I'm thinking that would just be some surface moisture from rain or snow trapped by bark and has nothing to do with seasoning.  If, as you say, the split is dry other than just under the bark, it would seem that the wood has seasoned just fine.  The bark may impede merely that one surface of the split and not the entire seasoning  process.


----------



## wendell (Feb 25, 2011)

I know Janesville's not that boring that you can't find a better use for your time.  :lol:


----------



## OhioBurner© (Feb 25, 2011)

Only bark I take off is the bark covered in poison ivy... I'd rather throw those btu's back in the woods!
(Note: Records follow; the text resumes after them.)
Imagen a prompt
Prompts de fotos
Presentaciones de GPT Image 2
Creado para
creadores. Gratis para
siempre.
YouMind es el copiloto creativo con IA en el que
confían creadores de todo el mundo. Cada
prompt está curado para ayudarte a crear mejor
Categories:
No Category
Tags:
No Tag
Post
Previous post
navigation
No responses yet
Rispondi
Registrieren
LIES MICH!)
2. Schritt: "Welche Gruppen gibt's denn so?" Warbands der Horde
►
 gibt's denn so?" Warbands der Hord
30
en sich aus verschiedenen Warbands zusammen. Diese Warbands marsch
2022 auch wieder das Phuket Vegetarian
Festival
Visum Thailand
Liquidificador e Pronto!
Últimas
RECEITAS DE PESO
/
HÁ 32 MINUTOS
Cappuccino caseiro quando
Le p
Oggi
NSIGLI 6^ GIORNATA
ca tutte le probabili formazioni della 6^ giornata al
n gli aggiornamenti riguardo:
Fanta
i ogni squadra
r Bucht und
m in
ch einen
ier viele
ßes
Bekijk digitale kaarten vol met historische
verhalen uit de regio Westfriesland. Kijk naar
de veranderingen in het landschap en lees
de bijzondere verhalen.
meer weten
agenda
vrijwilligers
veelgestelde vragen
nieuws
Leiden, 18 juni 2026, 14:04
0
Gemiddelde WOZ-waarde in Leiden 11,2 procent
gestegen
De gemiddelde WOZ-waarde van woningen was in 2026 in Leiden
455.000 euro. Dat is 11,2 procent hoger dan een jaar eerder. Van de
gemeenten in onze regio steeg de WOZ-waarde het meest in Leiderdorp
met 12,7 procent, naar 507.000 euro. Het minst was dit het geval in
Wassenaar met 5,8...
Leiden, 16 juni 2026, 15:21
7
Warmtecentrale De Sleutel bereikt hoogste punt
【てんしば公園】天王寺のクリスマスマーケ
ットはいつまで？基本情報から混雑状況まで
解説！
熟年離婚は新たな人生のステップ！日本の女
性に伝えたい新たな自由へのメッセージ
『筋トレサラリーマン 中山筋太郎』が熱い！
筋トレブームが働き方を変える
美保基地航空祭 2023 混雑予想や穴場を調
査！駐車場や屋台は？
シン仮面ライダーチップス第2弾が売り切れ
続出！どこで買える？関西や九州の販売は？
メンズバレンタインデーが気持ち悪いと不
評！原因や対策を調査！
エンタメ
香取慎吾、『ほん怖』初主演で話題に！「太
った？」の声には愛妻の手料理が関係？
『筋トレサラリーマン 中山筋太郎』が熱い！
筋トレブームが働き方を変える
But I try not to remove any btu's from my fuel that I dont have too...


----------



## velvetfoot (Feb 25, 2011)

I've been trying to take off the bark and brushing off each piece before I bring it into the garage, for bugs.
Not sure it does much good, but every once in a while I'll find some ants.
It's so nice just having to go into the garage all winter for more wood...
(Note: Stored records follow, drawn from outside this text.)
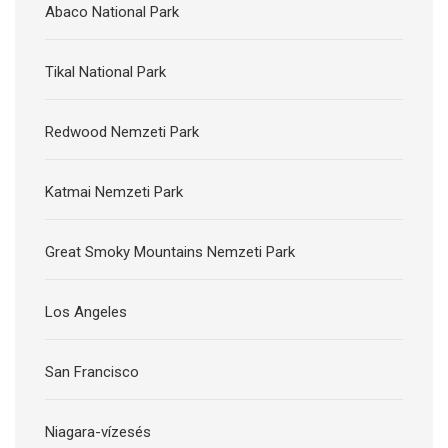
Abaco National Park
Tikal National Park
Redwood Nemzeti Park
Katmai Nemzeti Park
Great Smoky Mountains Nemzeti Park
Los Angeles
San Francisco
Niagara-vízesés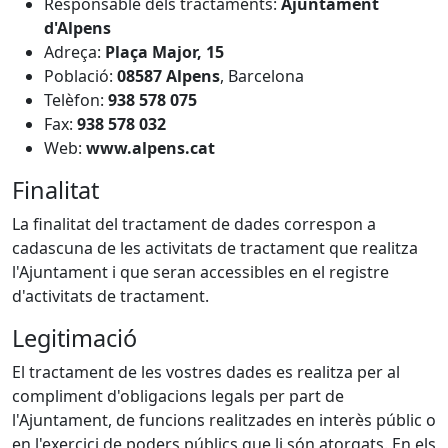
Responsable dels tractaments:
Ajuntament
d'Alpens
Adreça:
Plaça Major, 15
Població:
08587 Alpens
, Barcelona
Telèfon:
938 578 075
Fax:
938 578 032
Web:
www.alpens.cat
Finalitat
La finalitat del tractament de dades correspon a
cadascuna de les activitats de tractament que realitza
l'Ajuntament i que seran accessibles en el registre
d'activitats de tractament.
Legitimació
El tractament de les vostres dades es realitza per al
compliment d'obligacions legals per part de
l'Ajuntament, de funcions realitzades en interès públic o
en l'exercici de poders públics que li són atorgats. En els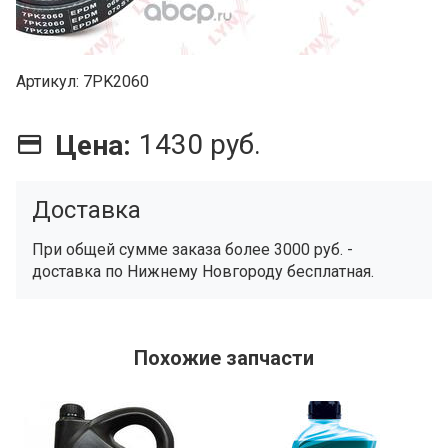
Артикул
7PK2060
1430 руб.
Цена:
Доставка
При общей сумме заказа более 3000 руб. -
доставка по Нижнему Новгороду бесплатная.
Похожие запчасти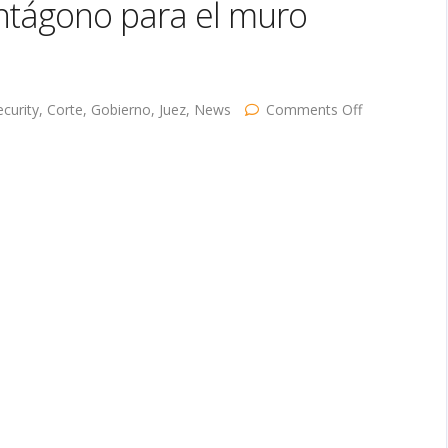
entágono para el muro
on
curity
,
Corte
,
Gobierno
,
Juez
,
News
Comments Off
Corte
Suprema
le
permite
a
Trump
usar
$
2.5
mil
millones
en
fondos
del
Pentágono
para
el
muro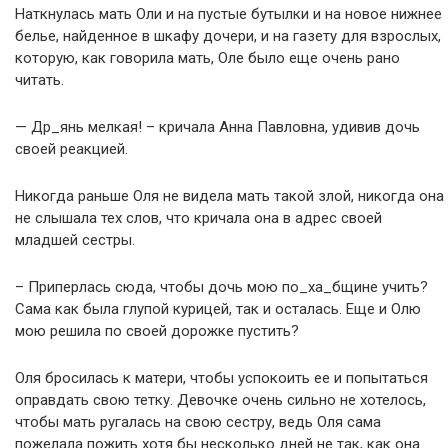
Наткнулась мать Оли и на пустые бутылки и на новое нижнее
белье, найденное в шкафу дочери, и на газету для взрослых,
которую, как говорила мать, Оле было еще очень рано
читать.
— Др_янь мелкая! – кричала Анна Павловна, удивив дочь
своей реакцией.
Никогда раньше Оля не видела мать такой злой, никогда она
не слышала тех слов, что кричала она в адрес своей
младшей сестры.
– Приперлась сюда, чтобы дочь мою по_ха_бщине учить?
Сама как была глупой курицей, так и осталась. Еще и Олю
мою решила по своей дорожке пустить?
Оля бросилась к матери, чтобы успокоить ее и попытаться
оправдать свою тетку. Девочке очень сильно не хотелось,
чтобы мать ругалась на свою сестру, ведь Оля сама
пожелала пожить хотя бы несколько дней не так, как она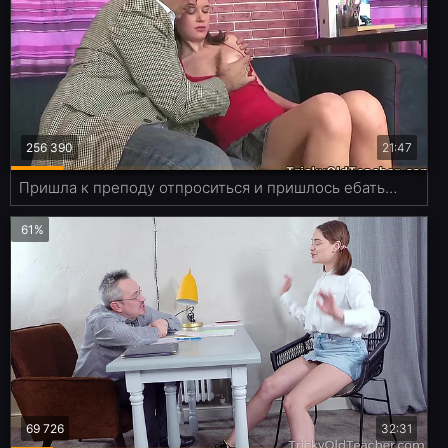
256 390
21:47
Пришла к преподу отпроситься и пришлось ебаться с ним
61%
69 726
32:31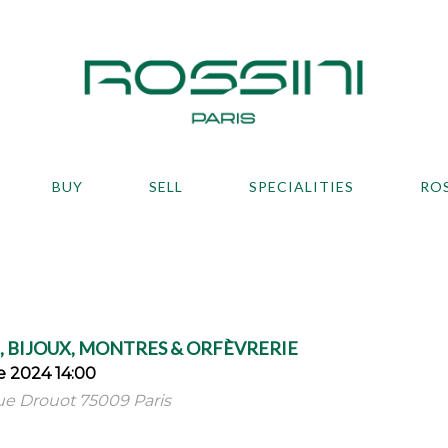
BUY
SELL
SPECIALITIES
RO
 BIJOUX, MONTRES & ORFÈVRERIE
 2024 14:00
 rue Drouot 75009 Paris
I put the bark into garbage cans.  Some of it gets pretty moldy, but it still burns, and I do burn it all.
I used to sprinkle them out in the woods to the extent I could drag the cans, but those 16" pieces of bark still look like litter to me.
I bought a residential chipper/shredder off Craigslist-it does chip up the bark so it's more usable and breaks down easier, maybe for use in the wife's flower garden, but, put it this way:  "wanna buy a chipper/shredder?"


----------